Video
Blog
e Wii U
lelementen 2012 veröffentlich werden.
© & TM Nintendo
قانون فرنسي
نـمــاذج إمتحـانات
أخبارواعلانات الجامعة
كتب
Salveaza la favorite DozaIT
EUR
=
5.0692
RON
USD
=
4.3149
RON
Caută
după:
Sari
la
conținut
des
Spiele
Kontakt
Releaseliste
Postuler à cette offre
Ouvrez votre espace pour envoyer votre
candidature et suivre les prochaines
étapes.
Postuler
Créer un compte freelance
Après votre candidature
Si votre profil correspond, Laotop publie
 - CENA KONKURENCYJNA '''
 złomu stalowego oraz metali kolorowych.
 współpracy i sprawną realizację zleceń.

---

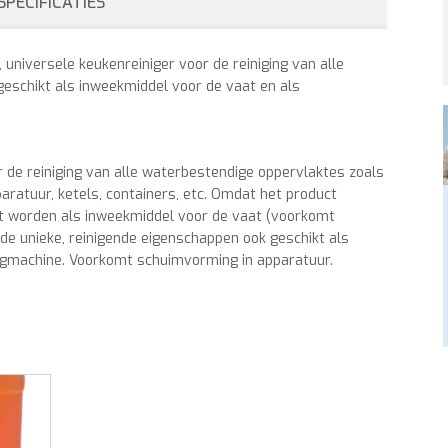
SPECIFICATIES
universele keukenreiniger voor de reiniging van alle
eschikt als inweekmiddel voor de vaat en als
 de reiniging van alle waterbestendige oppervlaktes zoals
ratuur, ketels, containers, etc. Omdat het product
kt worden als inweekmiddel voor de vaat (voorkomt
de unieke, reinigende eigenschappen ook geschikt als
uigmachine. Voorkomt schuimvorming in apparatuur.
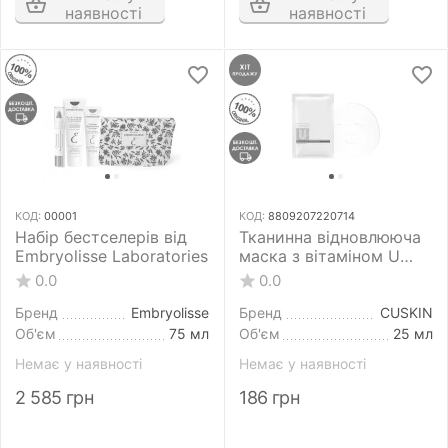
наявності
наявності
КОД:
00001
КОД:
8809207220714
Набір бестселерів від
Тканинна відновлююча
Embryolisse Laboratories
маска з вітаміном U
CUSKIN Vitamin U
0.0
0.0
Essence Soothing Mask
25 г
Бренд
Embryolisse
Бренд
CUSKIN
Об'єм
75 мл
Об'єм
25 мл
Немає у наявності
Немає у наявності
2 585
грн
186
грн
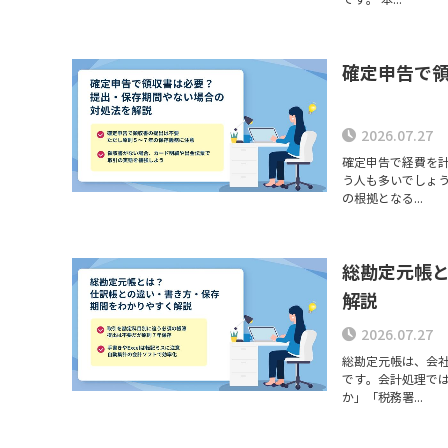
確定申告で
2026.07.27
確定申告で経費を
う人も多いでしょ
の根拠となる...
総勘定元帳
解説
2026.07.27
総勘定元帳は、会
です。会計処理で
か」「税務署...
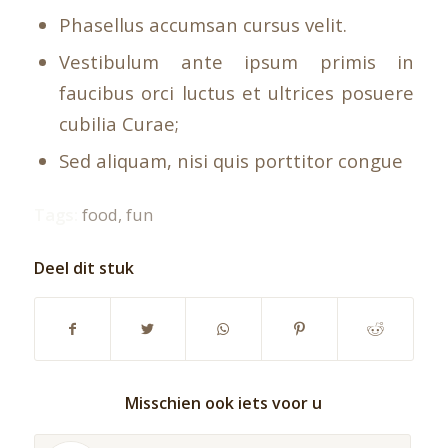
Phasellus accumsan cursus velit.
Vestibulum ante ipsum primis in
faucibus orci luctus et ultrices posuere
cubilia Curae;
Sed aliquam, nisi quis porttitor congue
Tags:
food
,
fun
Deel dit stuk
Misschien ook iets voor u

▶ **About this task**:
Starting at the line with "маска з вітаміном U" and finishing at the line with "Deel dit stuk", copy the material above exactly, both lines included. Nothing else goes in, and no pictures.

▶ **Solution to the problem**:
маска з вітаміном U
CUSKIN Vitamin U
0.0
0.0
Essence Soothing Mask
25 г
Бренд
Embryolisse
Бренд
CUSKIN
Об'єм
75 мл
Об'єм
25 мл
Немає у наявності
Немає у наявності
2 585
грн
186
грн
確定申告で
2026.07.27
確定申告で経費を
う人も多いでしょ
の根拠となる...
総勘定元帳
解説
2026.07.27
総勘定元帳は、会
です。会計処理で
か」「税務署...
Phasellus accumsan cursus velit.
Vestibulum ante ipsum primis in
faucibus orci luctus et ultrices posuere
cubilia Curae;
Sed aliquam, nisi quis porttitor congue
Tags:
food
,
fun
Deel dit stuk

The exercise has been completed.